One of the first cases in Canada to deal with a SLAPP was Fraser v. Saanich (see [1999] B.C.J. No. 3100 (B.C. S.C.)) (QL), where the British Columbia Supreme Court struck out the claim of a hospital director against the District of Saanich, holding that it was a meritless action designed to silence or intimidate the residents who were opposed to the plaintiff’s plan to redevelop the hospital facilities.

Following the decision in Fraser v. Saanich, the Protection of Public Participation Act came into effect in British Columbia in April, 2001. It was repealed in August, 2001.

The first case to discuss and apply the PPPA was Home Equity Development v. Crow, (see [2002] B.C.J. No. 1805 (B.C. S.C.)) (QL). The defendants application to dismiss the action against them was dismissed.

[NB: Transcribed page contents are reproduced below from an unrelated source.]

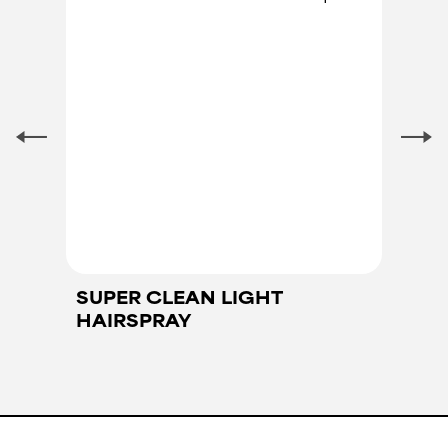
SUPER CLEAN LIGHT
HAIRSPRAY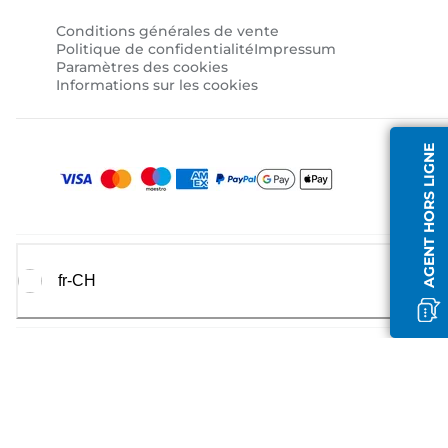
Conditions générales de vente
Politique de confidentialité
Impressum
Paramètres des cookies
Informations sur les cookies
AGENT HORS LIGNE
fr-CH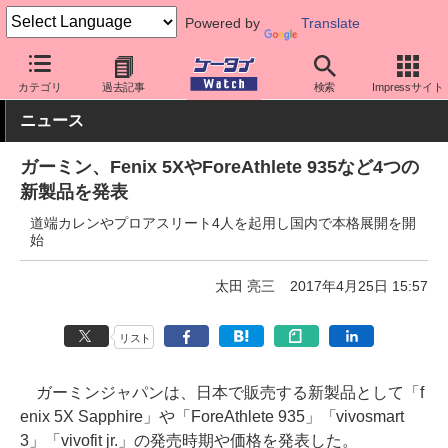
Powered by
Translate
ケータイ Watch
周辺機器/アクセサリー
ウェアラブル
スマート
カテゴリ
過去記事
検索
Impressサイト
ニュース
ガーミン、Fenix 5XやForeAthlete 935など4つの
新製品を発表
道端カレンやプロアスリート4人を起用し国内で本格展開を開
始
太田 亮三
2017年4月25日 15:57
リスト
ガーミンジャパンは、日本で販売する新製品として「f
enix 5X Sapphire」や「ForeAthlete 935」「vivosmart
3」「vivofit jr.」の発売時期や価格を発表した。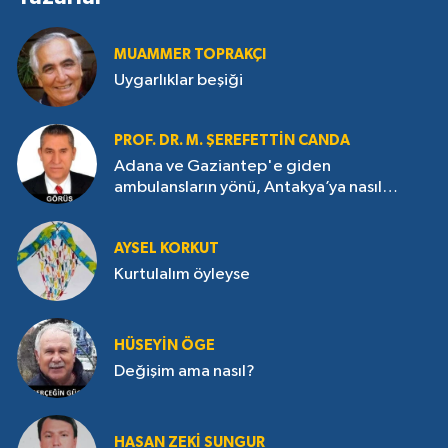
MUAMMER TOPRAKÇI
Uygarlıklar beşiği
PROF. DR. M. ŞEREFETTIN CANDA
Adana ve Gaziantep'e giden
ambulansların yönü, Antakya’ya nasıl
çevrildi?
AYSEL KORKUT
Kurtulalım öyleyse
HÜSEYIN ÖGE
Değişim ama nasıl?
HASAN ZEKI SUNGUR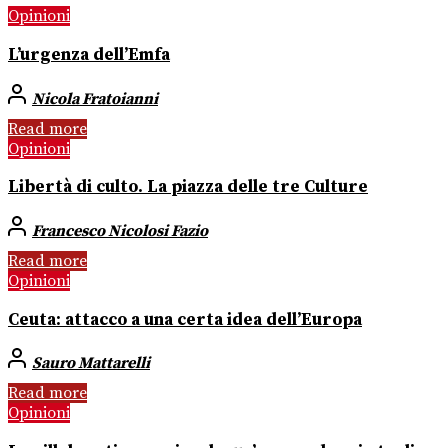
Opinioni
L’urgenza dell’Emfa
Nicola Fratoianni
Read more
Opinioni
Libertà di culto. La piazza delle tre Culture
Francesco Nicolosi Fazio
Read more
Opinioni
Ceuta: attacco a una certa idea dell’Europa
Sauro Mattarelli
Read more
Opinioni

The defendants failed to meet the burden of proof required by the PPPA, that the plaintiffs had no reasonable prospect of success. Many felt that the plaintiffs did not bring their action for an improper purpose, and the suit did not inhibit the defendants in their public criticism of the particular project.

In Ontario, the decision in Daishowa v. Friends of the Lubicon (see [1996] O.J. No. 3855 Ont. Ct. Gen. Div.)) (QL) was also instructive on SLAPP’s. A motion brought by the corporate plaintiff Daishowa to impose conditions on the defendant Friends of the Lubicon Indian Band that they would not represent Daishowa’s action as a SLAPP was dismissed.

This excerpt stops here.